Jody Hereford (guest):  You had inspired me and it's just a beautiful quote from Florence from 1893 that says, “Health is not only to be well, but to use well every power we've been given.” 

Geralyn Warfield (host):  Wonderful.  

Cheri Nichols (guest):  That's, I just got like chills. 

Okay.  Orum a, a nursing theorist, speaks of the art of nursing [00:18:00] as “Being expressed by the individual nurse through her creativity and style in designing and providing nursing that is effective and satisfying.” 

We so often, nurses are focused on outcomes, and we're focused on, you know, the results. And we don't think very often about, well, how are we getting through our day? How are we feeling? Do we still have joy in our, you know, in our work?  

And I think that one of the ways that we can really do that and  appreciate that, which helps us to avoid burnout, and helps us to just want to go to work, you know, want to have these conversations that can often be super tough is to acknowledge, you know, how good it feels when you're able to help somebody, to establish trust with somebody. 
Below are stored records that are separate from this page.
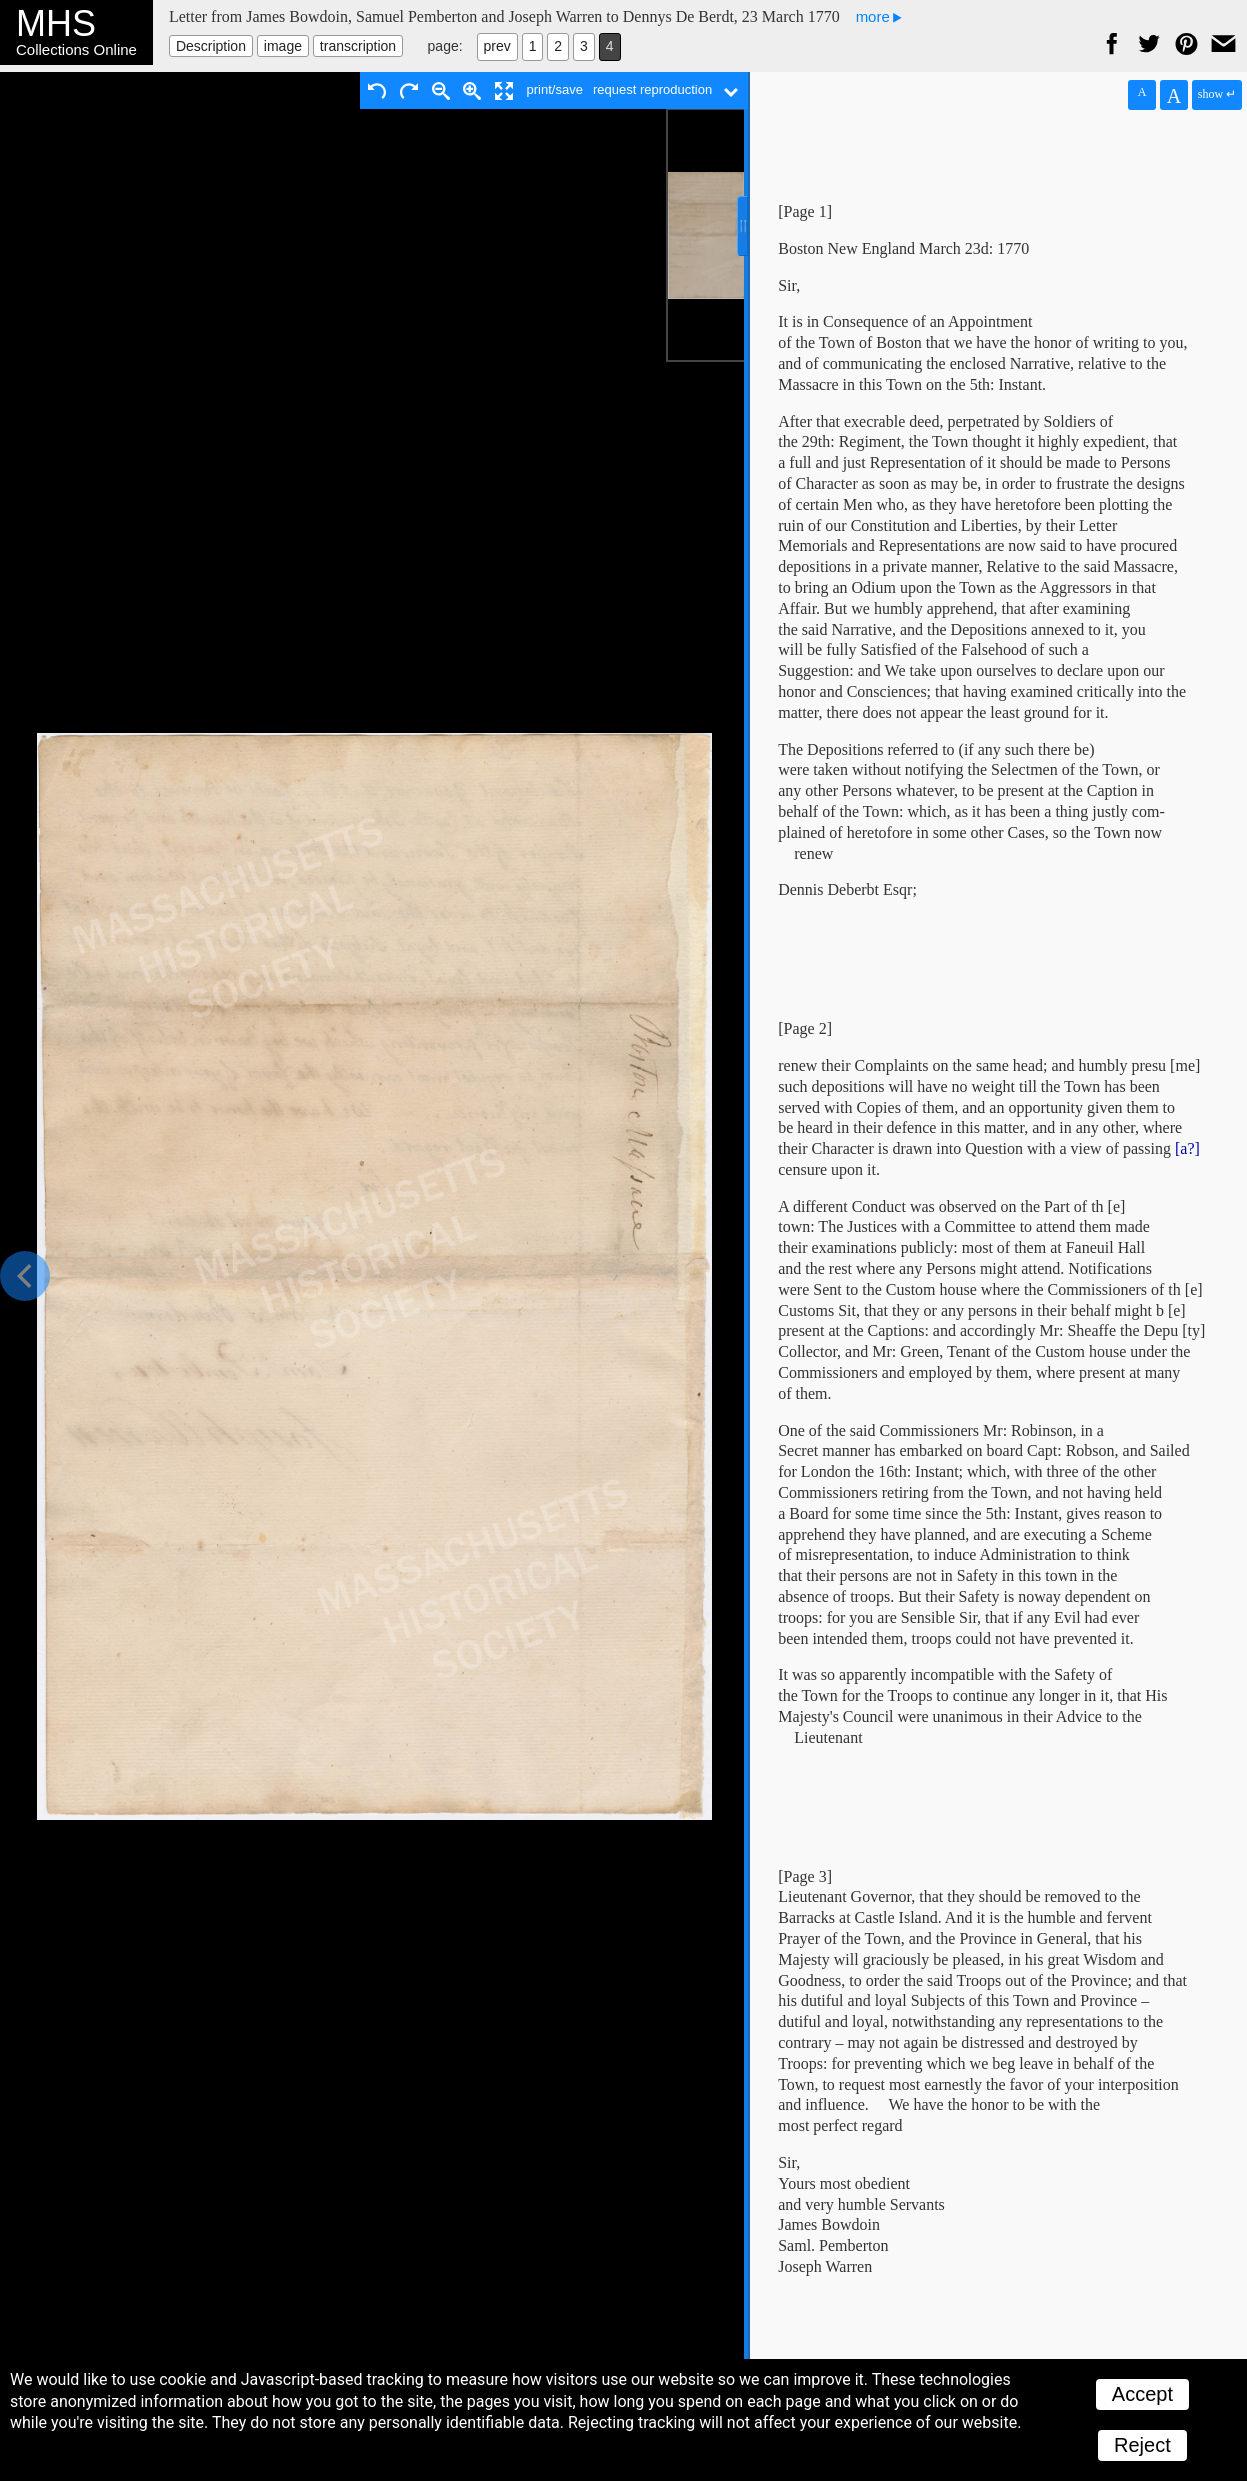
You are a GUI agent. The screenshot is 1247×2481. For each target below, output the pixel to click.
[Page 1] (805, 211)
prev (497, 46)
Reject (1142, 2445)
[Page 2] (805, 1028)
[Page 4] (805, 2389)
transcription (358, 46)
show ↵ (1217, 94)
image (283, 46)
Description (211, 46)
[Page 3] (805, 1876)
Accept (1142, 2394)
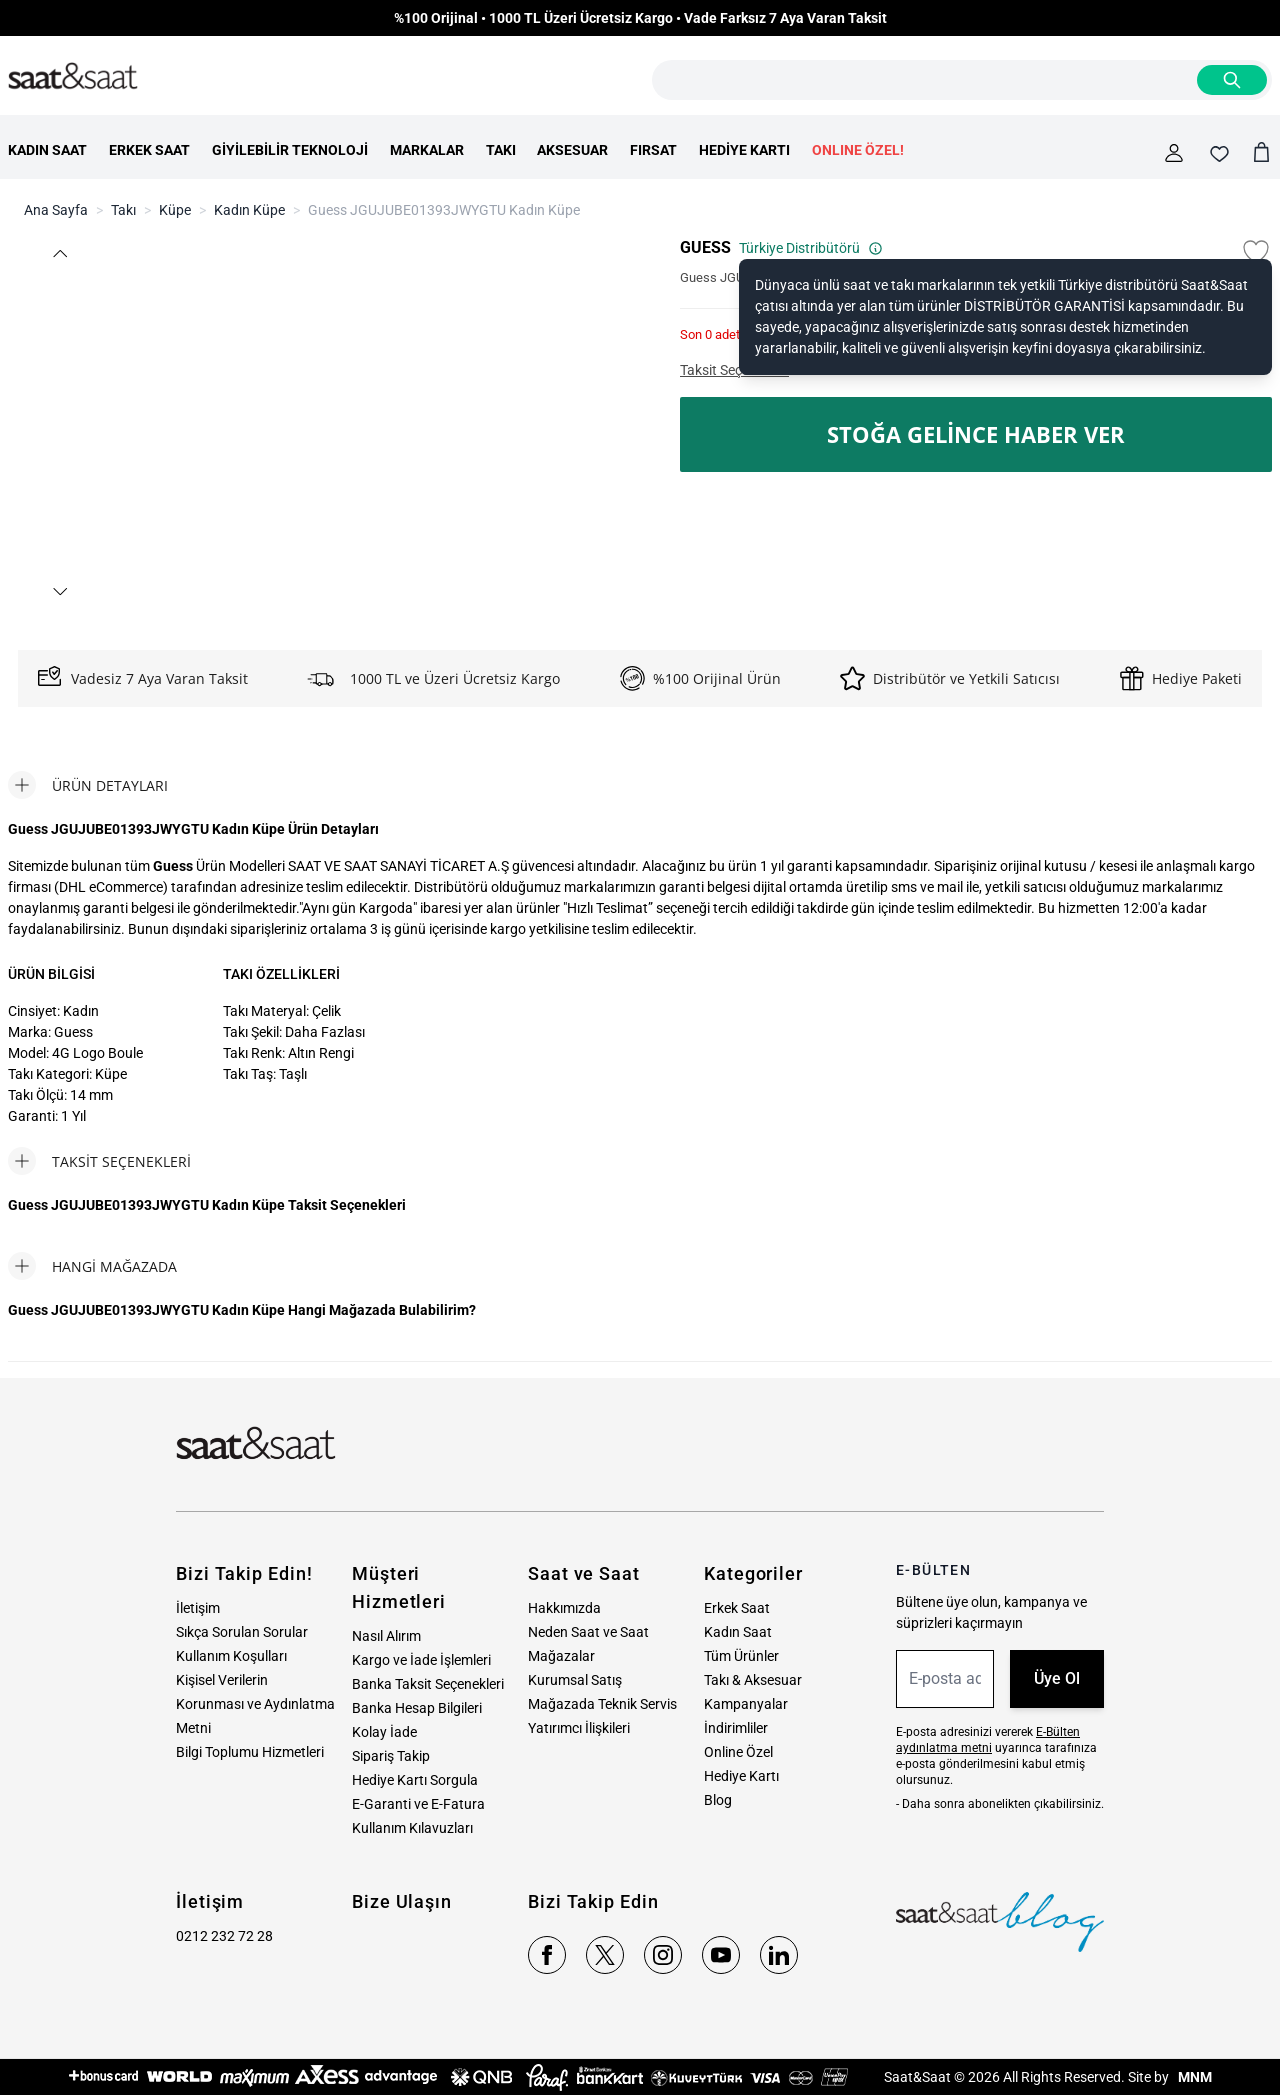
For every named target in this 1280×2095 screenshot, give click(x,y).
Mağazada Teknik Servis (602, 1704)
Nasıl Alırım (386, 1636)
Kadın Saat (738, 1632)
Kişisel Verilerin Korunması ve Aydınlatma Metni (255, 1704)
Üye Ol (1057, 1678)
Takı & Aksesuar (753, 1680)
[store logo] (73, 77)
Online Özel (738, 1752)
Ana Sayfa (56, 210)
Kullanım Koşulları (231, 1656)
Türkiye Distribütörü (811, 248)
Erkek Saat (737, 1608)
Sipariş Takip (391, 1756)
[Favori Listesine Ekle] (1256, 252)
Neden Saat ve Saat (588, 1632)
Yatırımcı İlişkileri (579, 1728)
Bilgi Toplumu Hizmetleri (250, 1752)
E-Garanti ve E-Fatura (418, 1804)
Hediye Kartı (741, 1776)
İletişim (198, 1608)
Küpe (175, 210)
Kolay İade (384, 1732)
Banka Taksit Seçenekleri (428, 1684)
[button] (59, 253)
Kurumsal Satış (575, 1680)
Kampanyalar (746, 1704)
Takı (123, 210)
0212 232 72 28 (224, 1936)
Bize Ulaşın (402, 1901)
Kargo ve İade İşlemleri (421, 1660)
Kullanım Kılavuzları (412, 1828)
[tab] (88, 785)
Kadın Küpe (249, 210)
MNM (1193, 2077)
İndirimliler (736, 1728)
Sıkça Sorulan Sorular (242, 1632)
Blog (718, 1800)
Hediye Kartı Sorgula (415, 1780)
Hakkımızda (564, 1608)
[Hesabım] (1174, 153)
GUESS (705, 247)
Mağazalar (561, 1656)
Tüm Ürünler (741, 1656)
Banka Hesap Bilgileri (417, 1708)
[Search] (1232, 80)
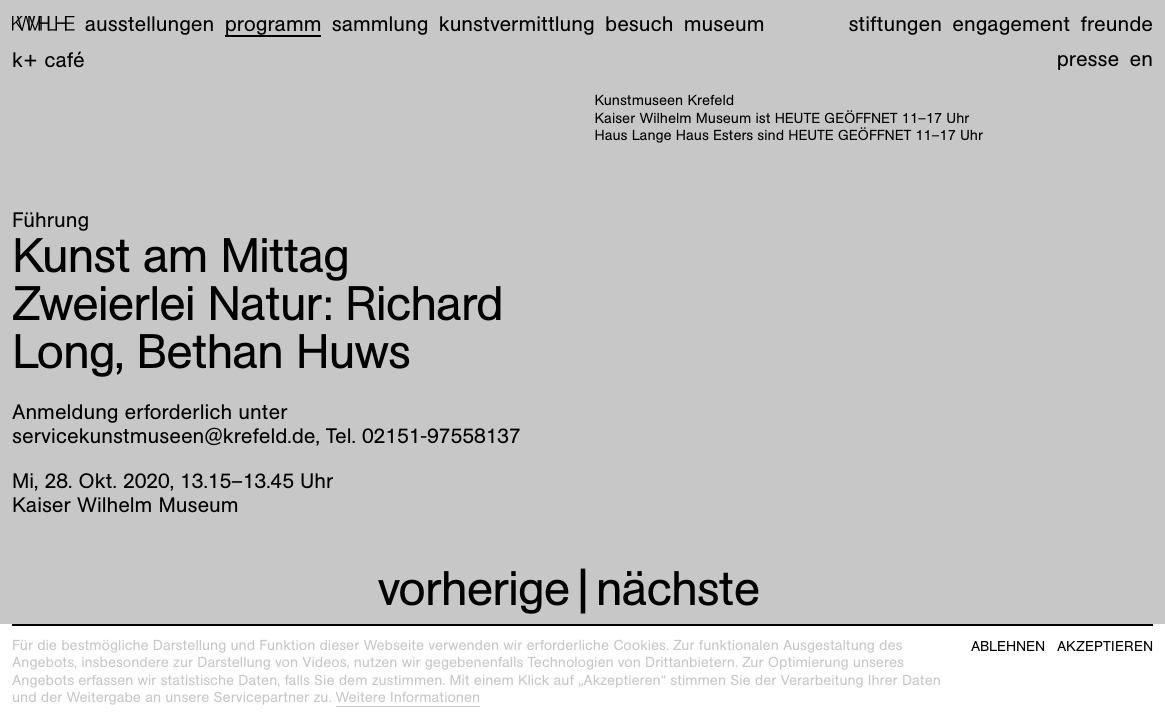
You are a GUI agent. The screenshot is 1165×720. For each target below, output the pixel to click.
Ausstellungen (149, 23)
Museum (724, 23)
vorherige (473, 588)
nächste (678, 588)
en (1141, 58)
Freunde (1116, 23)
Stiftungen (895, 23)
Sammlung (380, 23)
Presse (1088, 58)
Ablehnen (1008, 646)
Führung (50, 219)
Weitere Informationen (408, 698)
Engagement (1011, 23)
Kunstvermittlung (517, 23)
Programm (273, 23)
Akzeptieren (1105, 646)
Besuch (639, 23)
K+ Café (48, 59)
Because this, you're not just doing that for them, you're doing that for yourself too, because that makes your work worthwhile. It makes it satisfying and enriching.  

So, my final [00:19:00] quote is by Piet Mondrian, and he said, “The position of the artist is humble. He’s essentially a channel.”  

Geralyn Warfield (host): Well, we hope that you can take the information that you have listened to or watched today and channel it into your own life and make today and every other day in the future that much better.  

We are so grateful to our guests, Cheri and Jody, for talking about the art of nursing and the importance in everyone's life every single day.